Commons-focused: The unit of analysis of my research is the bottom-up “self-governing” phenomenon in which people come together for common good or to some extent address local and public problems through philanthropy, nonprofits, grassroots groups and online networks (Lohmann, 1992).
Connective-driven: I look at their roles and capacities to make meaningful connections, such as engaging with local communities, leading across sectors, building diffused networks for connective actions, and playing a mediating role to advance policy reforms .
The Effect of Place-based Inequality on Philanthropic Capacity
Drawing on Pierre Bourdieu’s perspective, this project explores the extent to which place-based inequality explains the differing philanthropic capacity of community foundations. Based on data from 2,177 serving counties of 943 community foundations across the U.S., we found that community foundations experience a place dilemma: How much they can fundraise are bounded by the amount of local resources, and concurrently, by the degree of local inequality within the communities.
Conceptualizing “Community Leadership”
Community philanthropic organizations are increasingly looked to as community leaders that coalesce money, people, knowledge, and networks for addressing public problems at the local level. However, the field remains difficult to grasp—what it is and how it is realized in practice. This project aims to formulate a multi-dimensional conceptual framework to construe community leadership.
Examining the Landscape of Community Foundations in the U.S.
This project gathers an original nation-wide dataset that identifies the service areas of community foundations, addressing a major limitation found in prior studies that primarily measure physical presence.
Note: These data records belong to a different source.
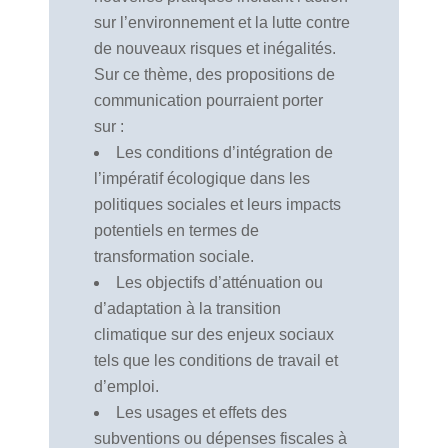
sur l’environnement et la lutte contre
de nouveaux risques et inégalités.
Sur ce thème, des propositions de
communication pourraient porter
sur :
Les conditions d’intégration de
l’impératif écologique dans les
politiques sociales et leurs impacts
potentiels en termes de
transformation sociale.
Les objectifs d’atténuation ou
d’adaptation à la transition
climatique sur des enjeux sociaux
tels que les conditions de travail et
d’emploi.
Les usages et effets des
subventions ou dépenses fiscales à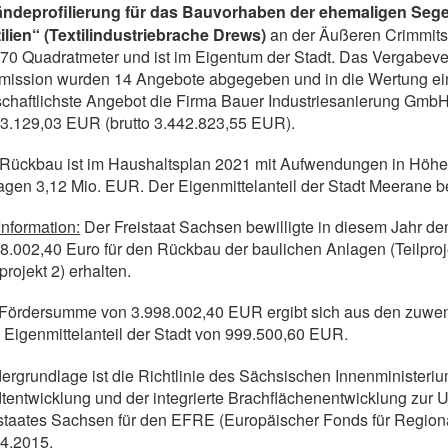
ändeprofilierung für das Bauvorhaben der ehemaligen Segel
ilien“ (Textilindustriebrache Drews)
an der Äußeren Crimmits
70 Quadratmeter und ist im Eigentum der Stadt. Das Vergabeve
ission wurden 14 Angebote abgegeben und in die Wertung ein
schaftlichste Angebot die Firma Bauer Industriesanierung Gmb
3.129,03 EUR (brutto 3.442.823,55 EUR).
Rückbau ist im Haushaltsplan 2021 mit Aufwendungen in Höhe v
agen 3,12 Mio. EUR. Der Eigenmittelanteil der Stadt Meerane b
Information:
Der Freistaat Sachsen bewilligte in diesem Jahr de
8.002,40 Euro für den Rückbau der baulichen Anlagen (Teilproj
lprojekt 2) erhalten.
 Fördersumme von 3.998.002,40 EUR ergibt sich aus den zuw
Eigenmittelanteil der Stadt von 999.500,60 EUR.
ergrundlage ist die Richtlinie des Sächsischen Innenminister
tentwicklung und der integrierte Brachflächenentwicklung zu
staates Sachsen für den EFRE (Europäischer Fonds für Region
4.2015.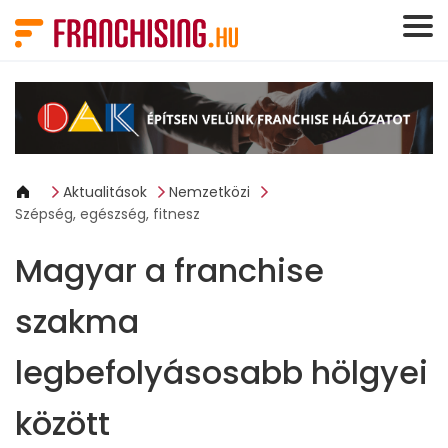
Süti preferenciák
Aktualitások
Nemzetközi
Szépség, egészség, fitnesz
Magyar a franchise
szakma
legbefolyásosabb hölgyei
között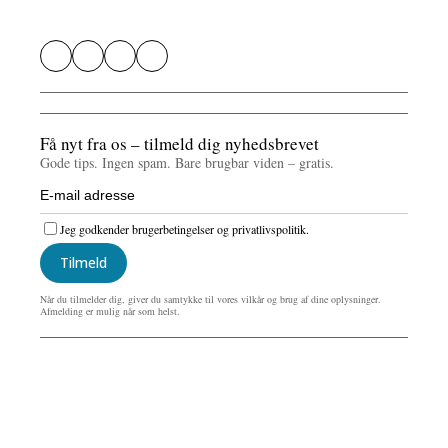
Få nyt fra os – tilmeld dig nyhedsbrevet
Gode tips. Ingen spam. Bare brugbar viden – gratis.
Jeg godkender brugerbetingelser og privatlivspolitik.
Tilmeld
Når du tilmelder dig, giver du samtykke til vores vilkår og brug af dine oplysninger.
Afmelding er mulig når som helst.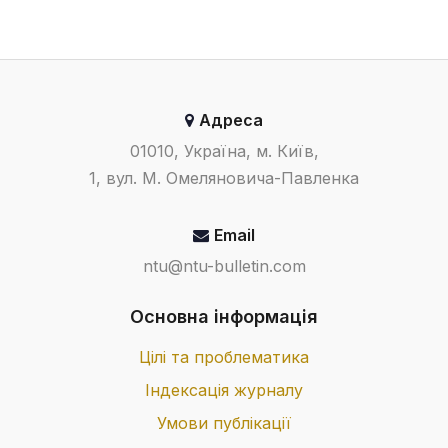
Адреса
01010, Україна, м. Київ,
1, вул. М. Омеляновича-Павленка
Email
ntu@ntu-bulletin.com
Основна інформація
Цілі та проблематика
Індексація журналу
Умови публікації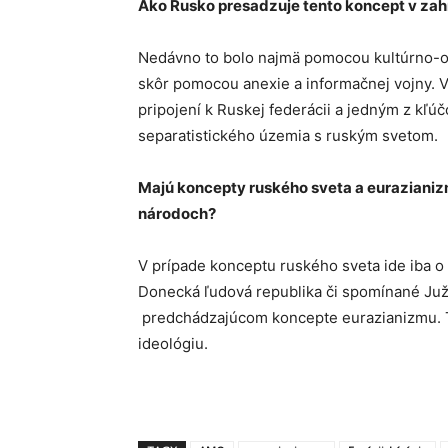
A
ko Rusko presadzuje tento koncept v zah
Nedávno to bolo najmä pomocou kultúrno-osv
skôr pomocou anexie a informačnej vojny.
pripojení k Ruskej federácii a jedným z kľú
separatistického územia s ruským svetom.
Majú koncepty ruského sveta a eurazianiz
národoch?
V prípade konceptu ruského sveta ide iba o
Donecká ľudová republika či spomínané Južn
predchádzajúcom koncepte eurazianizmu. T
ideológiu.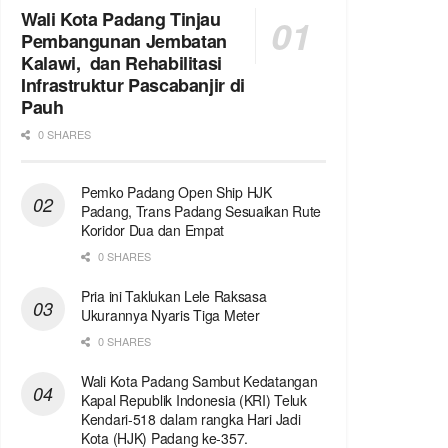
Wali Kota Padang Tinjau
Pembangunan Jembatan
Kalawi, dan Rehabilitasi
Infrastruktur Pascabanjir di
Pauh
0 SHARES
Pemko Padang Open Ship HJK
Padang, Trans Padang Sesuaikan Rute
Koridor Dua dan Empat
0 SHARES
Pria ini Taklukan Lele Raksasa
Ukurannya Nyaris Tiga Meter
0 SHARES
Wali Kota Padang Sambut Kedatangan
Kapal Republik Indonesia (KRI) Teluk
Kendari-518 dalam rangka Hari Jadi
Kota (HJK) Padang ke-357.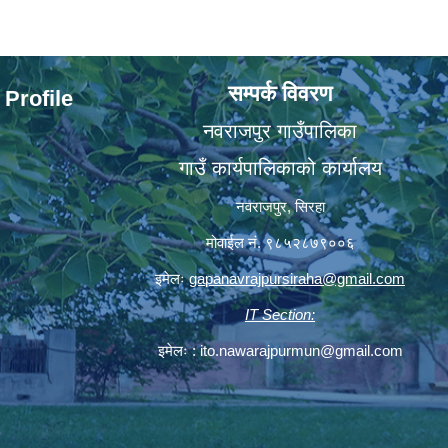
सम्पर्क विवरण
 Profile
नवराजपुर गाउँपालिका
गाउँ कार्यपालिकाको कार्यालय
नवराजपुर, सिरहा
मोवाईल नं. ९८५२८७९००६
इमेलः
gapanavrajpursiraha@gmail.com
IT Section:
इमेलः :
ito.nawarajpurmun@gmail.com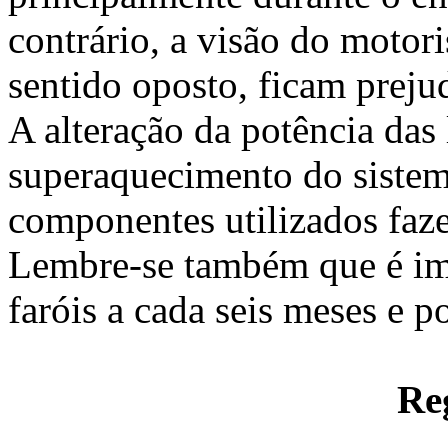
contrário, a visão do motor
sentido oposto, ficam preju
A alteração da potência da
superaquecimento do sistem
componentes utilizados faze
Lembre-se também que é imp
faróis a cada seis meses e p
Re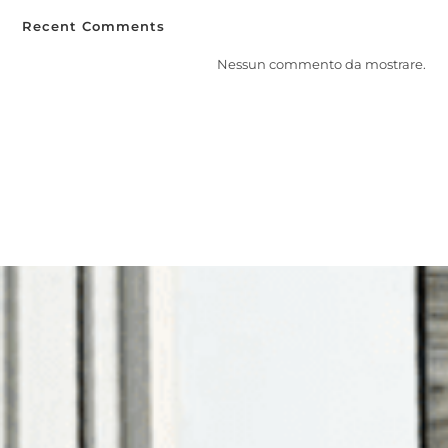
Recent Comments
Nessun commento da mostrare.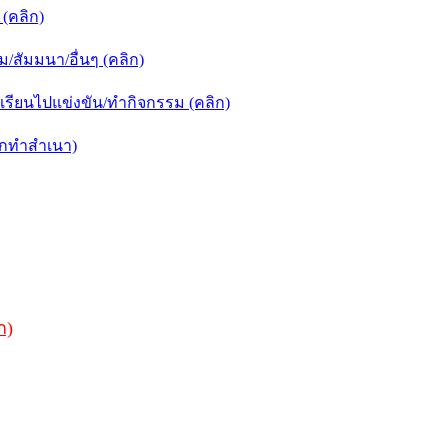
(คลิก)
สัมมนา/อื่นๆ (คลิก)
รียนไปแข่งขัน/ทำกิจกรรม (คลิก)
ิกทำสำเนา)
ก)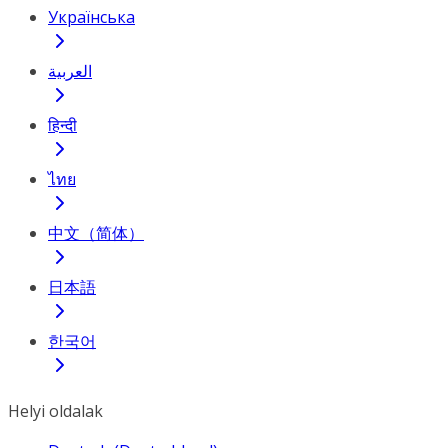
Українська
العربية
हिन्दी
ไทย
中文（简体）
日本語
한국어
Helyi oldalak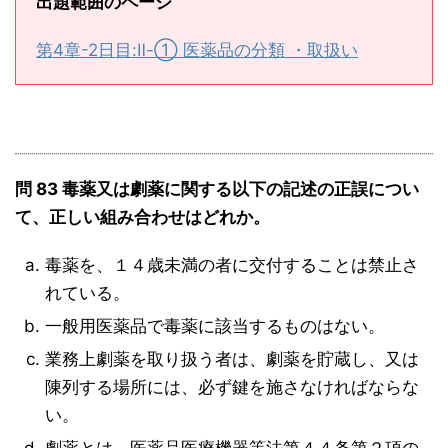
出題範囲のページ
第4章-2日目:Ⅱ-① 医薬品の分類 ・取扱い
問 83 毒薬又は劇薬に関する以下の記述の正誤につい
て、正しい組み合わせはどれか。
毒薬を、１４歳未満の者に交付することは禁止さ
れている。
一般用医薬品で毒薬に該当するものはない。
業務上劇薬を取り扱う者は、劇薬を貯蔵し、又は
陳列する場所には、必ず鍵を施さなければならな
い。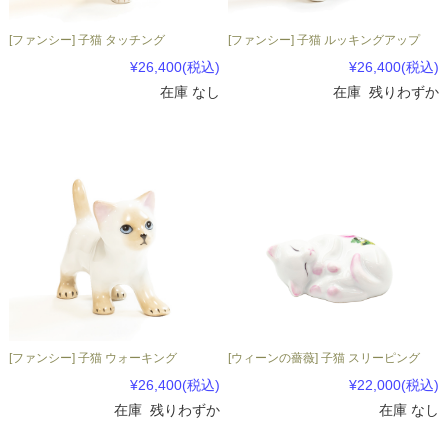
[ファンシー] 子猫 タッチング
[ファンシー] 子猫 ルッキングアップ
¥26,400
(税込)
¥26,400
(税込)
在庫 なし
在庫 残りわずか
[ファンシー] 子猫 ウォーキング
[ウィーンの薔薇] 子猫 スリーピング
¥26,400
(税込)
¥22,000
(税込)
在庫 残りわずか
在庫 なし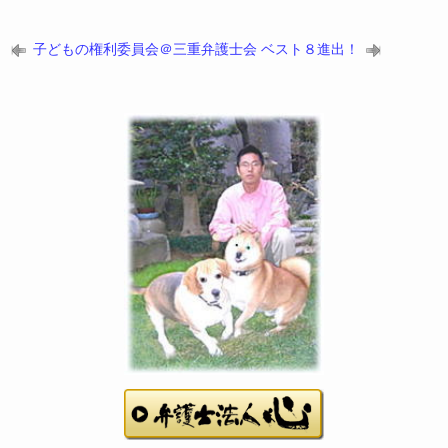
子どもの権利委員会＠三重弁護士会
ベスト８進出！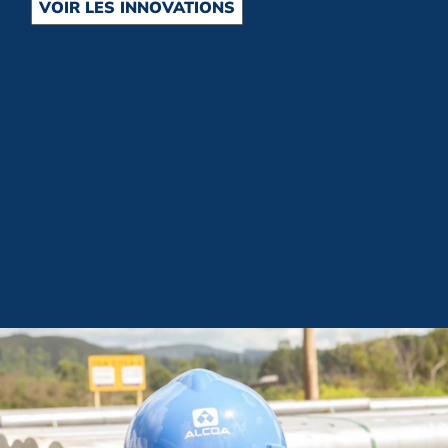
VOIR LES INNOVATIONS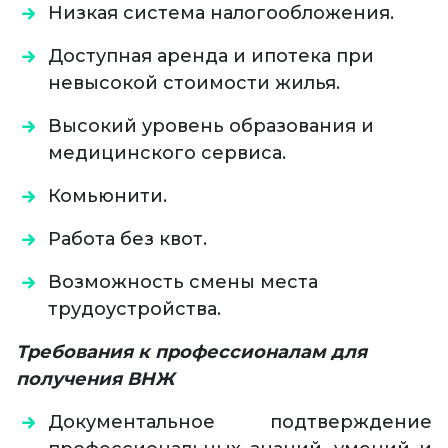
Низкая система налогообложения.
Доступная аренда и ипотека при
невысокой стоимости жилья.
Высокий уровень образования и
медицинского сервиса.
Комьюнити.
Работа без квот.
Возможность смены места
трудоустройства.
Требования к профессионалам для
получения ВНЖ
Документальное подтверждение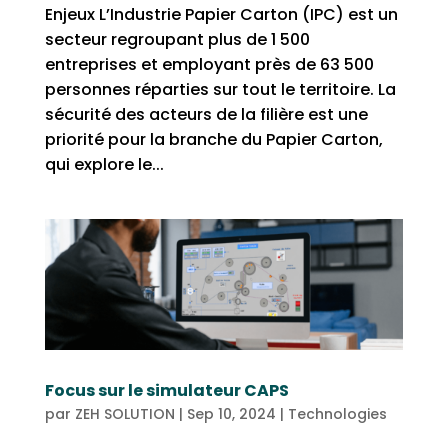
Enjeux L’Industrie Papier Carton (IPC) est un
secteur regroupant plus de 1 500
entreprises et employant près de 63 500
personnes réparties sur tout le territoire. La
sécurité des acteurs de la filière est une
priorité pour la branche du Papier Carton,
qui explore le...
Focus sur le simulateur CAPS
par
ZEH SOLUTION
|
Sep 10, 2024
|
Technologies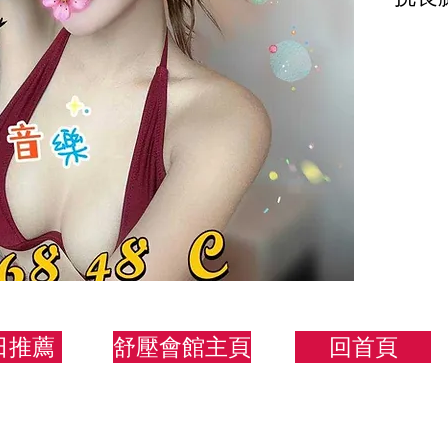
力的
168/
日推薦
舒壓會館主頁
回首頁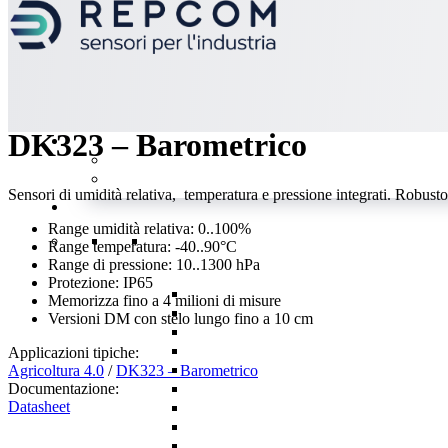
indietro
DK323 – Barometrico
Sensori di umidità relativa, temperatura e pressione integrati. Robus
Range umidità relativa: 0..100%
Range temperatura: -40..90°C
Range di pressione: 10..1300 hPa
Protezione: IP65
Memorizza fino a 4 milioni di misure
Versioni DM con stelo lungo fino a 10 cm
Applicazioni tipiche:
Agricoltura 4.0
/
DK323 – Barometrico
Documentazione:
Datasheet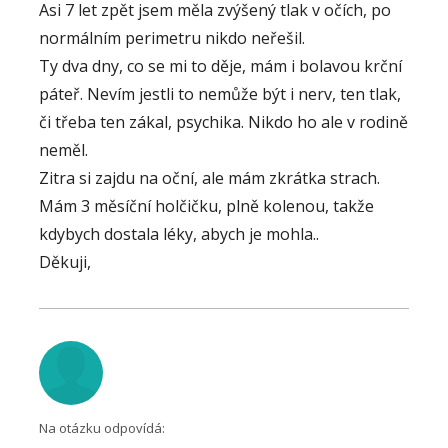
Asi 7 let zpět jsem měla zvýšený tlak v očích, po
normálním perimetru nikdo neřešil.
Ty dva dny, co se mi to děje, mám i bolavou krční
páteř. Nevím jestli to nemůže být i nerv, ten tlak,
či třeba ten zákal, psychika. Nikdo ho ale v rodině
neměl.
Zitra si zajdu na oční, ale mám zkrátka strach.
Mám 3 měsíční holčičku, plně kolenou, takže
kdybych dostala léky, abych je mohla..
Děkuji,
Na otázku odpovídá: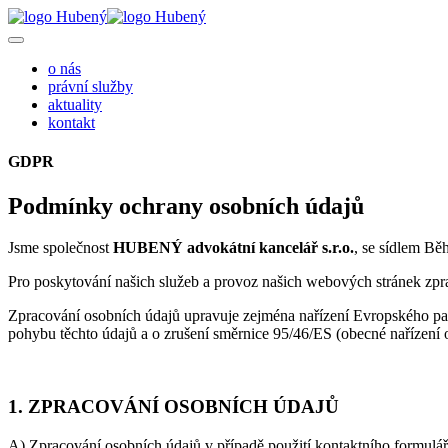
o nás
právní služby
aktuality
kontakt
GDPR
Podmínky ochrany osobních údajů
Jsme společnost
HUBENÝ advokátní kancelář s.r.o.
, se sídlem B
Pro poskytování našich služeb a provoz našich webových stránek zpr
Zpracování osobních údajů upravuje zejména nařízení Evropského pa
pohybu těchto údajů a o zrušení směrnice 95/46/ES (obecné nařízen
1. ZPRACOVÁNÍ OSOBNÍCH ÚDAJŮ
A) Zpracování osobních údajů v případě použití kontaktního formulá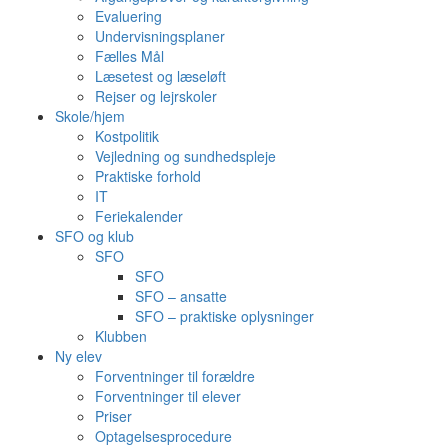
Evaluering
Undervisningsplaner
Fælles Mål
Læsetest og læseløft
Rejser og lejrskoler
Skole/hjem
Kostpolitik
Vejledning og sundhedspleje
Praktiske forhold
IT
Feriekalender
SFO og klub
SFO
SFO
SFO – ansatte
SFO – praktiske oplysninger
Klubben
Ny elev
Forventninger til forældre
Forventninger til elever
Priser
Optagelsesprocedure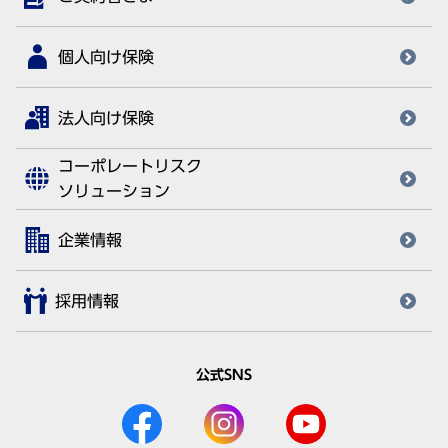
個人向け保険
法人向け保険
コーポレートリスク
ソリューション
企業情報
採用情報
公式SNS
I presented a community assessment model and empirical evidence of what might promote and inhibit the occurrence of community philanthropic efforts. This project results in this publication.
The ‘Matthew Effect’ in Generosity: Examining the Impact on Nonprofit Capacity Across Place and Time
This project examines the “philanthropic gap” across the US, with a particular focus on how nonprofits that serve disadvantaged communities are affected. At the end, we will offer recommendations for nonprofit and policy leaders on how to how to foster philanthropy and how to use that philanthropic giving to support a healthy nonprofit sector that promotes volunteering, political participation, services, and programs to serve community needs.